REQUIRED WORK —
Report each line from the records where the string "Clementinen" turns up.
*** GIVEN RECORDS Section Begins ***
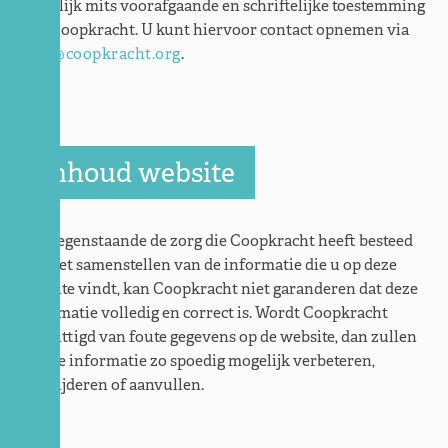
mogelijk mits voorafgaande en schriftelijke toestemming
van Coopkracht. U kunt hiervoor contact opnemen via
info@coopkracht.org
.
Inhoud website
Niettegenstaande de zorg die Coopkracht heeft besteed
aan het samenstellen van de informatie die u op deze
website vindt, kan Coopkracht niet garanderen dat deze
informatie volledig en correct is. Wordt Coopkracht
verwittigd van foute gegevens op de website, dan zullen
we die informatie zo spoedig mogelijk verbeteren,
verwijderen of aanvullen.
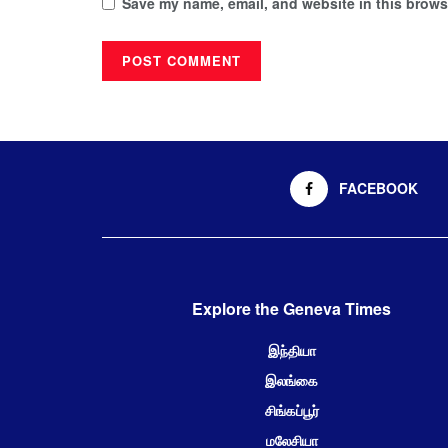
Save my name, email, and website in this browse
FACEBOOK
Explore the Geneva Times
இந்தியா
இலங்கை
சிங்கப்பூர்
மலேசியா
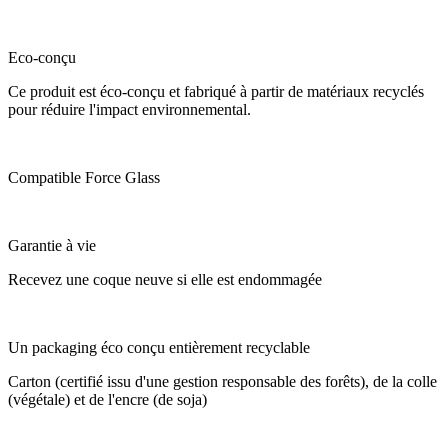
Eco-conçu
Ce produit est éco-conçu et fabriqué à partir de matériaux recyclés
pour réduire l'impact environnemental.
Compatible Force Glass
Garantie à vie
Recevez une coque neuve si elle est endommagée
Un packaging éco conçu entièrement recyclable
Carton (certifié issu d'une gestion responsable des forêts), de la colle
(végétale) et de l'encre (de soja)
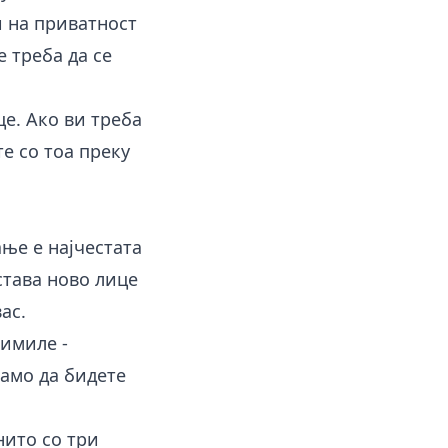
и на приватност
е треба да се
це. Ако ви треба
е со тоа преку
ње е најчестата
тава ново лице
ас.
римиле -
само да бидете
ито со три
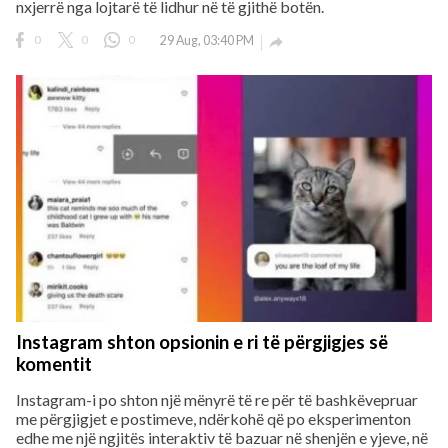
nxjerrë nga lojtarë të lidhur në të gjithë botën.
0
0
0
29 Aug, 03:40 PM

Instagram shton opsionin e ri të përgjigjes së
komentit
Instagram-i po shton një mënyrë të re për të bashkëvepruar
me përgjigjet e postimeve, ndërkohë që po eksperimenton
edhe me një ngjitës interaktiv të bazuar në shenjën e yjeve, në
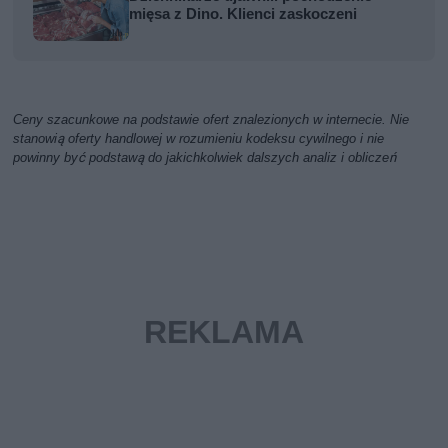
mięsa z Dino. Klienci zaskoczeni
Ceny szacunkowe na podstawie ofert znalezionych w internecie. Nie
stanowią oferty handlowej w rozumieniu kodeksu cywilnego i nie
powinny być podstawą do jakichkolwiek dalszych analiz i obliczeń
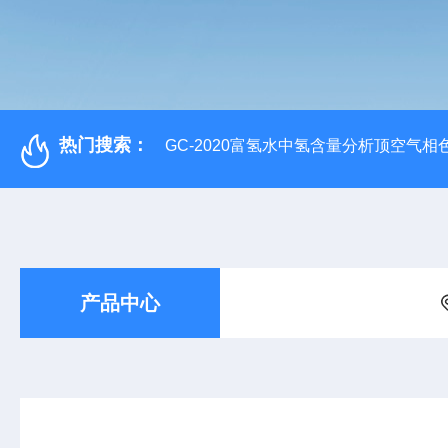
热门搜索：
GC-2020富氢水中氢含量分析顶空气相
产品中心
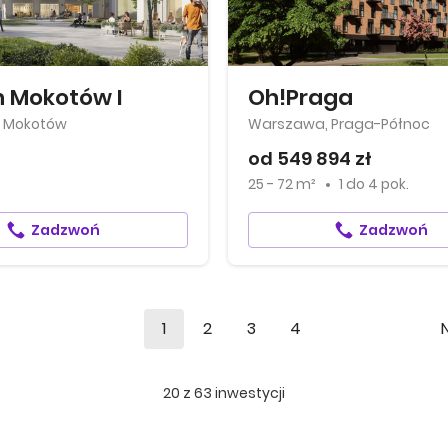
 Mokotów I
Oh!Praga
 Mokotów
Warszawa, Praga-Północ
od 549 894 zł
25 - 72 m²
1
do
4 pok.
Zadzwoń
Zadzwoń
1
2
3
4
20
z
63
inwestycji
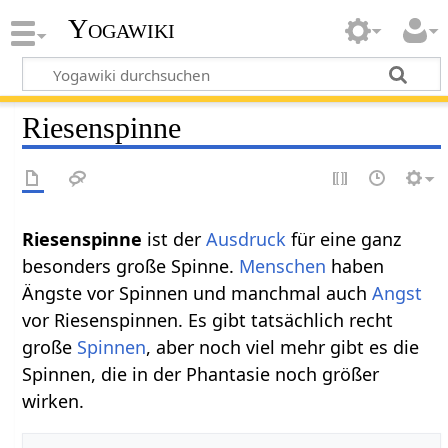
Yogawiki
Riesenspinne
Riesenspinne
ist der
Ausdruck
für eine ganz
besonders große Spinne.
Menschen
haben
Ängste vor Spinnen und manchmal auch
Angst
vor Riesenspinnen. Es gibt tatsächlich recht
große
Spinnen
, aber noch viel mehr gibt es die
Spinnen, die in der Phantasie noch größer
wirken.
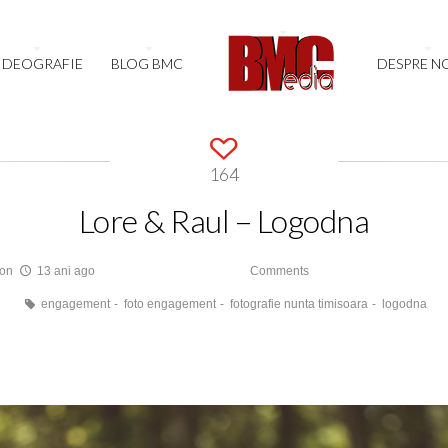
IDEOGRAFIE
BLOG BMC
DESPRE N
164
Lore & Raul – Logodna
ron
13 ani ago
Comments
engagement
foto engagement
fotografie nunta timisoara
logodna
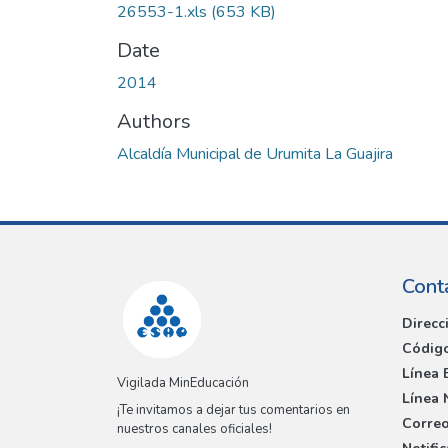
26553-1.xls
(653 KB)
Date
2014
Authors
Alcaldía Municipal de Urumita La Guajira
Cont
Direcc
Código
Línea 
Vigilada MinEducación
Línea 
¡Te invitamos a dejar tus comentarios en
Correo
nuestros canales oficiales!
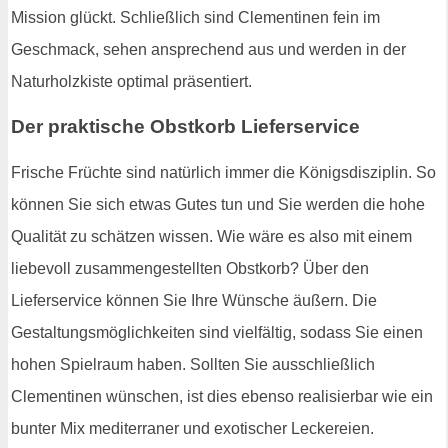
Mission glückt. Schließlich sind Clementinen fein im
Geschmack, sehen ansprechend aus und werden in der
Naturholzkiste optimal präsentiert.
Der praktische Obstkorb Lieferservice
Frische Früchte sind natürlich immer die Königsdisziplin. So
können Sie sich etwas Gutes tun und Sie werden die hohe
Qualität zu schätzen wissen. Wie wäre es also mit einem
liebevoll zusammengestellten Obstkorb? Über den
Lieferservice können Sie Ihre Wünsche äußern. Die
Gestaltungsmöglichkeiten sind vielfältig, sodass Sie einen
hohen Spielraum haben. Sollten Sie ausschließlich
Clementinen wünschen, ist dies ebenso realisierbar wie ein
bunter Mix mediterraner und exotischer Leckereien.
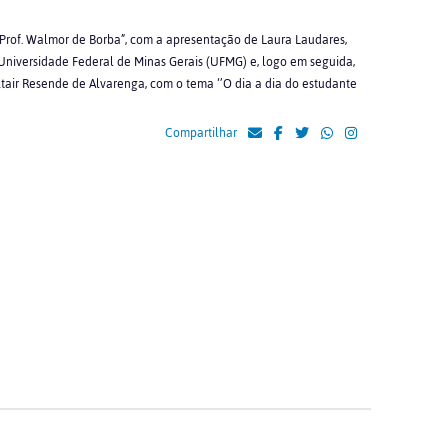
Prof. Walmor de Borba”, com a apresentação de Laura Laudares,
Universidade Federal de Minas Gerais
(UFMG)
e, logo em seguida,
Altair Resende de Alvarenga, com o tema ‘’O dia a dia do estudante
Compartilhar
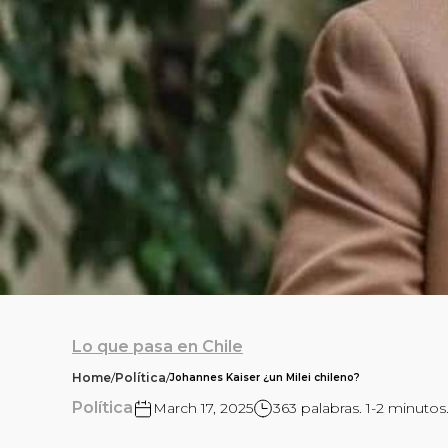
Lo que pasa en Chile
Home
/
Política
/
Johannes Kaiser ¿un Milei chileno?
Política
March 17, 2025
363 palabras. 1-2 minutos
*** GIVEN RECORDS Section Ends ***
TASK RESPONSE —
Mission glückt. Schließlich sind Clementinen fein im
Clementinen wünschen, ist dies ebenso realisierbar wie ein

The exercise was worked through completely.